CITY watchdogs have handed a record fine and life ban to the former deputy chief executive of Northern Rock – as it lifted the lid on staff manipulation of mortgage arrears figures at the lender.
David Baker was fined £504,000 by the Financial Services Authority and banned from working in any regulated activity after it found that he misled shareholders and analysts by quoting inaccurate data.
The FSA also handed a £140,000 fine to Northern Rock’s former managing credit director Richard Barclay and banned him for failing to ensure the accuracy of the figures.
Northern Rock fell into public ownership in early 2008 after it was forced to seek emergency funding from the Bank of England and suffered the first run on a UK bank for 150 years.

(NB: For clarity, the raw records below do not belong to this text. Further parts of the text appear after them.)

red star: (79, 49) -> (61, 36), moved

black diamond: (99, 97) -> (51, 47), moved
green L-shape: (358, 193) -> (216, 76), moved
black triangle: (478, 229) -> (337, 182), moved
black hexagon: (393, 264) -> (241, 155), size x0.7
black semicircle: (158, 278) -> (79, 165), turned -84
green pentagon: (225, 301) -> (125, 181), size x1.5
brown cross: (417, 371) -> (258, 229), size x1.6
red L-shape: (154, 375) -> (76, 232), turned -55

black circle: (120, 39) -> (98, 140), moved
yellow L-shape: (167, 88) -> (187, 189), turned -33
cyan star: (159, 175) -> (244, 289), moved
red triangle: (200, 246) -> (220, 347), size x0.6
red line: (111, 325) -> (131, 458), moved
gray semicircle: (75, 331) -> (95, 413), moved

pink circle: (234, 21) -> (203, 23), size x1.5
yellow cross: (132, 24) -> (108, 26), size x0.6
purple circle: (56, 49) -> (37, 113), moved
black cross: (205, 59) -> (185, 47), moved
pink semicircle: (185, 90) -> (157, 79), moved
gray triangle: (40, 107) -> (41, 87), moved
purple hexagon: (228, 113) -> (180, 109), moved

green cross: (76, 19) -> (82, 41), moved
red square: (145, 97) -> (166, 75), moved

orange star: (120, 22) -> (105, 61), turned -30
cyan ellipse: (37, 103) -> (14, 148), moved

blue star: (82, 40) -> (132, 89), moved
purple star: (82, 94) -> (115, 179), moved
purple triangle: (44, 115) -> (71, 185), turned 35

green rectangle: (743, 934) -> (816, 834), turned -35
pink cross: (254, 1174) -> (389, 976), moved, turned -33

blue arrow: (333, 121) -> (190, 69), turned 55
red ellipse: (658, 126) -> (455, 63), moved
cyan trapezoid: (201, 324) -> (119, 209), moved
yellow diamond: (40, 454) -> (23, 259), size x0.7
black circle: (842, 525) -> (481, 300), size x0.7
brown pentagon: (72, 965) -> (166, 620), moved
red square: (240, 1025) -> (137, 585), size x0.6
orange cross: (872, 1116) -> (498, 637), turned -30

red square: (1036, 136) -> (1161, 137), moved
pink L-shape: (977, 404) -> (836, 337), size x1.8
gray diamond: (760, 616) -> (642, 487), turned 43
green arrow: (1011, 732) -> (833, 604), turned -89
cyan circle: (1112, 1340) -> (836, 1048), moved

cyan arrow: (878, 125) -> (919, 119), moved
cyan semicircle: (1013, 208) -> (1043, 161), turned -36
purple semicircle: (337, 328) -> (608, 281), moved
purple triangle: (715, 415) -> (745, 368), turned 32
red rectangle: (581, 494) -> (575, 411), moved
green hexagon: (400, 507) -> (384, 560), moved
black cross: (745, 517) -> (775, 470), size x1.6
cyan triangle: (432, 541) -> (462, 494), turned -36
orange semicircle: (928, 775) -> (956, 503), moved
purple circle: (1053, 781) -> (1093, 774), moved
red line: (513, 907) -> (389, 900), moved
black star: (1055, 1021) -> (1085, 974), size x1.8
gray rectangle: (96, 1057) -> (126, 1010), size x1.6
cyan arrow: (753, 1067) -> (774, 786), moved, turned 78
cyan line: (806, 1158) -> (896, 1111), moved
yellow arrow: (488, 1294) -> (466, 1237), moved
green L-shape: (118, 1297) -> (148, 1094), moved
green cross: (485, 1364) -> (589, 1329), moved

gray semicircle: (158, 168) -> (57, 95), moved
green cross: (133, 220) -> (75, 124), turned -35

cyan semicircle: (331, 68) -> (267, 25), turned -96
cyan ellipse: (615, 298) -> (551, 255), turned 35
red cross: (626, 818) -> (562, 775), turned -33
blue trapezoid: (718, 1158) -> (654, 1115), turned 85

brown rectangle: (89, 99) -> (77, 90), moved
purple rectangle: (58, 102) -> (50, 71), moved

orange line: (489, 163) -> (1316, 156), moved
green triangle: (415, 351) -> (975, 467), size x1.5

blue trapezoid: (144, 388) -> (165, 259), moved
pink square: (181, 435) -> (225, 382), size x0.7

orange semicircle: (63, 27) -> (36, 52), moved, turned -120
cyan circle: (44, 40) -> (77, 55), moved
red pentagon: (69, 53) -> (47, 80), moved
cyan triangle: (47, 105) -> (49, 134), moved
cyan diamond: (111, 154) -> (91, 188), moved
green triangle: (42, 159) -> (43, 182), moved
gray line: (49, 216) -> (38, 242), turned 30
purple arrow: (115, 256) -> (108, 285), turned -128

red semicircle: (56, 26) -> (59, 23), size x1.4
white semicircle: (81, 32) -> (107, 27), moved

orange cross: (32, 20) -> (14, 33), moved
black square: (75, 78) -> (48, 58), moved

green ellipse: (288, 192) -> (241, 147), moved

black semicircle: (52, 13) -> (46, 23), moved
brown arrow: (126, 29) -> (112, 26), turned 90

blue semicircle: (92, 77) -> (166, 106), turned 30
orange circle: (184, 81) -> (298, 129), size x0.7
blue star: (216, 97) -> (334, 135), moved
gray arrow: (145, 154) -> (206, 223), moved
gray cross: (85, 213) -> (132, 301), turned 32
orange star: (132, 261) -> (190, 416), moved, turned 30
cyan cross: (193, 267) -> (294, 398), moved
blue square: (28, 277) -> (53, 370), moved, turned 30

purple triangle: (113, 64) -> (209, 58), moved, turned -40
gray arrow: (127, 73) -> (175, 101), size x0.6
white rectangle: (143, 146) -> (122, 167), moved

The FSA found that staff at the lender’s debt management unit felt “under pressure to maintain the firm’s reported arrears and property possession figures” at half of the Council of Mortgage Lender average.
To do this, the unit developed a practice of removing those loans that were subject to a possession order – but had not yet been repossessed – from both the arrears data and the possession numbers.
Another tactic to doctor the number of impaired loans “led to the mortgage arrears being misreported to be significantly less than they should have been”.
In January, 2007, Mr Baker discovered that 1,917 loans had dropped out of the figures because of the possession order manipulation.
But he not tell the firm’s chief executive, Adam Applegarth, or correct the numbers reported in the firm’s annual report.
Mr Baker said he took that decision on compassionate grounds to allow the DMU to rectify the error over a six month period because Mr Barclay had suffered serious health problems.
He said he accepted the FSA ruling with great sadness, adding: “I made an error of judgement and I regret it.”